CIRTL Structure and Organizational Capacity
6. Where will CIRTL activities be housed, and how will they fit within the current organizational structure of your institution? Describe the key personnel involved in administering and supporting CIRTL activities. Who will be the primary (i.e. Directors and Co-Directors) and secondary administrators (i.e. Provost or Dean) of your CIRTL activities?
Tips
Applications should demonstrate a commitment from upper administration to implement the CIRTL program on their campus. Strong applications will have an Institutional Leader and an Administrative Co-Leader that have collectively demonstrated success in research, teaching and learning, program management, advocacy, marketing, and evaluation.
The leaders should be situated appropriately within their institution to engage future faculty. This could include, but not be limited to, a Graduate School, a Provost office, a College or School, or a Teaching Center. A vital CIRTL learning community will need the engagement of administrators, faculty, and staff on behalf of future faculty.
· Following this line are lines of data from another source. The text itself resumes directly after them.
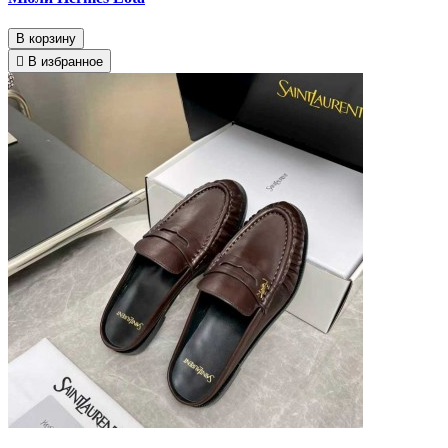
В корзину
В избранное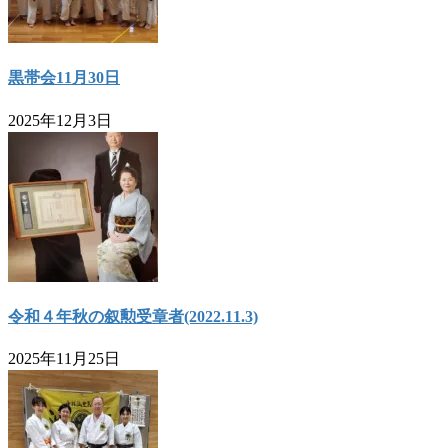
黒帯会11月30日
2025年12月3日
令和４年秋の叙勲受章者(2022.11.3)
2025年11月25日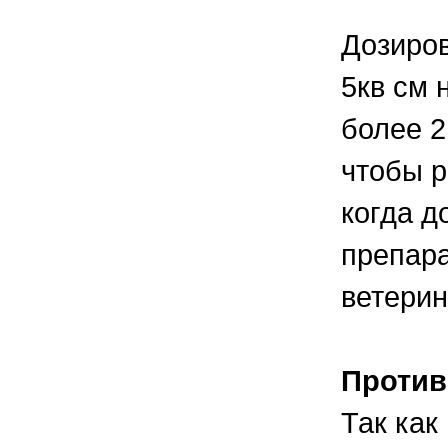
Дозиров
5кв см 
более 2
чтобы р
когда д
препара
ветерин
Против
Так как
An internal organizational structure that promotes sustainability of your CIRTL work and membership is important. Sustainable programs typically draw engagement beyond their core team (e.g., advisory board, faculty mentors, highly engaged students returning as learning community facilitators.)
CIRTL Engagement and Evaluation
7. Describe the general process you will use to evaluate the impacts of your programs. (You can use a specific program or activity offered by your local learning community to illustrate this process if it’s helpful). Identify the person, position, or office that will conduct program evaluation.
Tips
The program should have the capacity for creating an overall assessment plan that your team and campus administrators can use to determine if CIRTL is successful on your campus. Applications should also include nascent plans for evaluating the local CIRTL activities; this need not require a professional evaluator and resources to assist in developing these plans are available to new CIRTL members.
Plans for a Local CIRTL Learning Community
8. What is your vision for how future faculty, current faculty, and staff will interact and be connected to form a local CIRTL learning community?
9. Propose what you picture as potential Associate, Practitioner and Scholar level programs (see CIRTL Achievement Levels).
Tips
Applications should articulate a clear plan for developing new, or advancing current, learning communities and associated programming that aligns with the CIRTL learning goals. The learning community should be multidisciplinary and have a design that will connect individual program participants to form a learning community.
Consider plans for reaching out to future faculty participants including marketing, social media, and other outreach strategies.
The application should include initial ideas on how students may attain the Associate, Practitioner, and perhaps Scholar levels (see CIRTL Achievement Levels).
Plans for Contributions to the Cross-Network Learning Community
10. What is a strength or area of expertise of your institution that you’d like to bring to the Network as a workshop, course, or program? How does this area connect to the CIRTL Learning Goals?
11. (For international institutions) Currently, the majority of CIRTL institutions are located in North America. How do you picture your institution engaging given potential logistical and cultural differences (e.g., time zones and interest in synchronous vs. asynchronous programs, language differences, etc.)?
Tips
Strong applications should describe the programming or expertise that will be offered by the institution to future faculty through the Network. Typically, one such contribution would be made by the end of the second year of membership.